A bond in its essence is a simple instrument: a loan, usually from a company or a government, for a certain period of time which provides a regular income. The wonderful thing about a bond, if your objective is to hold it until it pays you back (which is our Umwelt), is that it is predictable. In contrast to the majority of investment choices one has in an uncertain world when buying a bond, you know how much you will make when you buy it. It is written in the prospectus: it has a start date, a stated regular income / coupon and an end date. A bond provides predictable returns if you buy and hold it.

But if you read some of the financial press, sensationalism can at times take over, leading people to think that bonds are the most unpredictable investment in the world. That is because it depends on one's Umwelt - like a tree, there are many other ways to use bonds. (And the boring predictability of buying and holding does not sell newspapers.)

It really depends on one's objective. Are you trying to achieve a high return by investing in the bonds of risky companies? In which case, you could worry every day about the strength of the company you are invested in. Or are you investing in government bonds and trying to predict what interest rates will be in five years' time? In which case, your focus will not be on the safety of your capital but on inflation predictions and how they will impact future interest rates. Do you want your money back soon or are you happy to lend it for a long time? As highlighted, such questions can dramatically change the attractiveness of the same bond for different people at any moment in time. To illustrate this further, imagine two ends of the spectrum: at one extreme you will find traditional bond investors who buy bonds and hold them to capture their income, and at the other end, there is the government bond day-trader who would hold a bond for a day and is only concerned with the movement of the bond's price that day. In one's Umwelt, for the day-trader who holds a bond for a day, his coupon earns only 0.001634% in a single day and is of little consequence. However, in our Umwelt, a bond with a 6% coupon triggers the image in our minds of pocketing 18% in cash over three years and the coupon income is very important. With money markets near zero, this Umwelt is the one we find extremely alluring.

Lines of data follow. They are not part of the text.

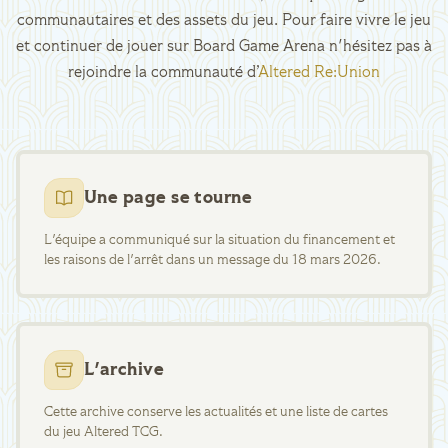
communautaires et des assets du jeu. Pour faire vivre le jeu
et continuer de jouer sur Board Game Arena n'hésitez pas à
rejoindre la communauté d’
Altered Re:Union
Une page se tourne
L'équipe a communiqué sur la situation du financement et
les raisons de l'arrêt dans un message du 18 mars 2026.
L'archive
Cette archive conserve les actualités et une liste de cartes
du jeu Altered TCG.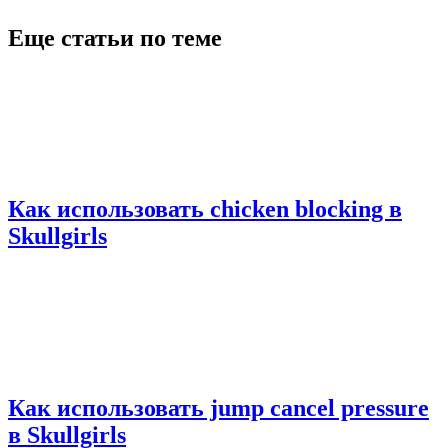
Еще статьи по теме
Как использовать chicken blocking в
Skullgirls
Как использовать jump cancel pressure
в Skullgirls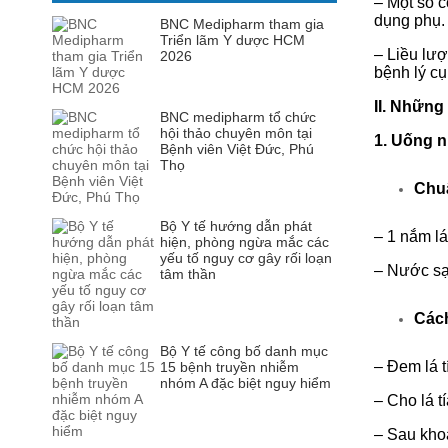
–
Một số c
dụng phụ.
BNC Medipharm tham gia
Triển lãm Y dược HCM
–
Liều lượ
2026
bệnh lý cụ
II. Những
BNC medipharm tổ chức
hội thảo chuyên môn tại
1. Uống n
Bệnh viên Việt Đức, Phú
Thọ
Chuẩ
Bộ Y tế hướng dẫn phát
–
1 nắm lá 
hiện, phòng ngừa mắc các
yếu tố nguy cơ gây rối loạn
–
Nước sạ
tâm thần
Cách
Bộ Y tế công bố danh mục
–
Đem lá t
15 bệnh truyền nhiễm
nhóm A đặc biệt nguy hiểm
–
Cho lá t
–
Sau khoả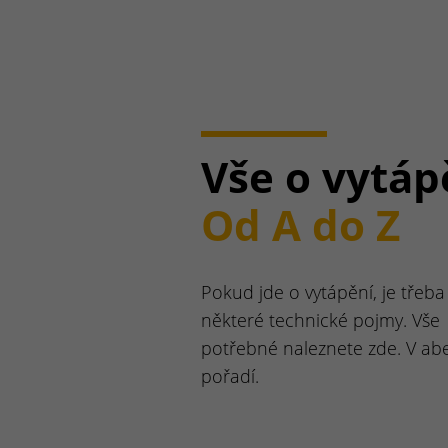
Vše o vytáp
Od A do Z
Pokud jde o vytápění, je třeba 
některé technické pojmy. Vše
potřebné naleznete zde. V a
pořadí.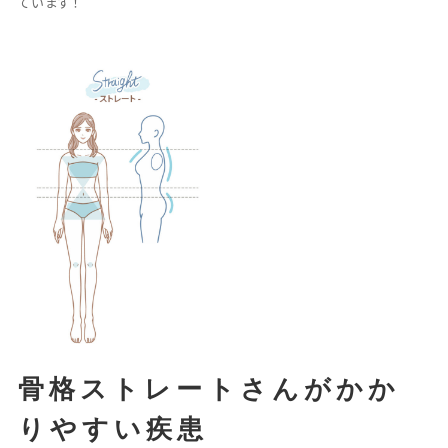
ています！
骨格ストレートさんがかか
りやすい疾患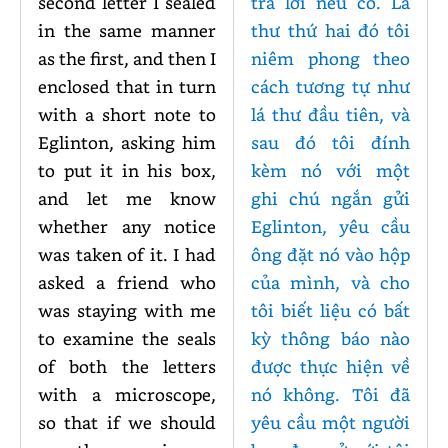
second letter I sealed
trả lời nếu có. Lá
in the same manner
thư thứ hai đó tôi
as the first, and then I
niêm phong theo
enclosed that in turn
cách tương tự như
with a short note to
lá thư đầu tiên, và
Eglinton, asking him
sau đó tôi đính
to put it in his box,
kèm nó với một
and let me know
ghi chú ngắn gửi
whether any notice
Eglinton, yêu cầu
was taken of it. I had
ông đặt nó vào hộp
asked a friend who
của mình, và cho
was staying with me
tôi biết liệu có bất
to examine the seals
kỳ thông báo nào
of both the letters
được thực hiện về
with a microscope,
nó không. Tôi đã
so that if we should
yêu cầu một người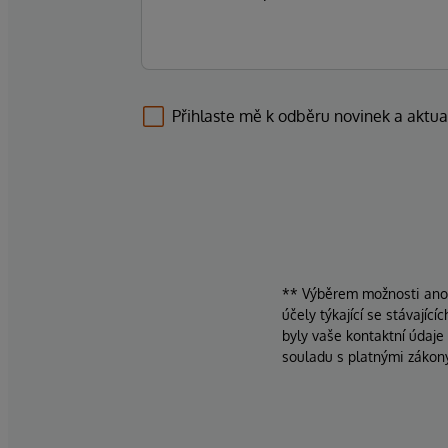
Přihlaste mě k odběru novinek a aktua
** Výběrem možnosti ano d
účely týkající se stávajíc
byly vaše kontaktní údaje
souladu s platnými zákon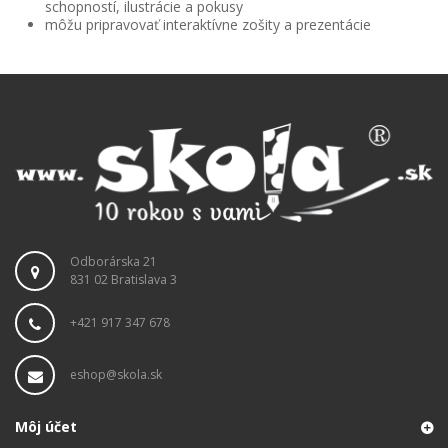
schopností, ilustrácie a pokusy
môžu pripravovať interaktívne zošity a prezentácie
Odborárska 21
831 02 Bratislava 3
+421 917 347 678
eshop@skola.sk
Môj účet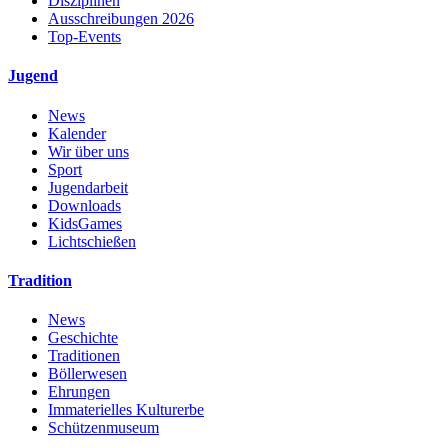
Disziplinen
Ausschreibungen 2026
Top-Events
Jugend
News
Kalender
Wir über uns
Sport
Jugendarbeit
Downloads
KidsGames
Lichtschießen
Tradition
News
Geschichte
Traditionen
Böllerwesen
Ehrungen
Immaterielles Kulturerbe
Schützenmuseum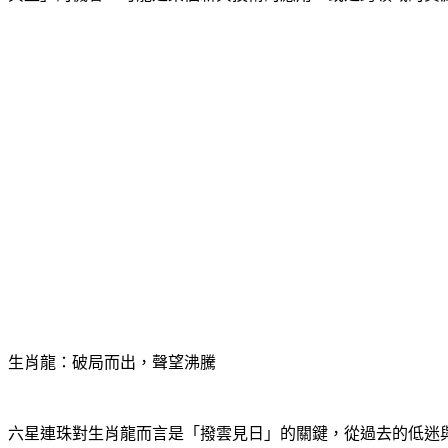
生肖龍：破局而出，聲望沸騰
六星連珠對生肖龍而言是「撥雲見日」的關鍵，從過去的低迷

So next time you read an article about the bond market, keep in mind why you would be interested in a bond or a bond fund. You may not be in the same Umwelt as a journalist. Are you interested in daily price movements in government bonds? Or political events in emerging market countries? Or like us, do you want to capture a predictable flow of income from large international companies? And when I say I am a bond manager, and you ask me about my views on today's price movement, or interest rates in 5 years' time don't be surprised if I give you a quizzical look of a dog observing a tick.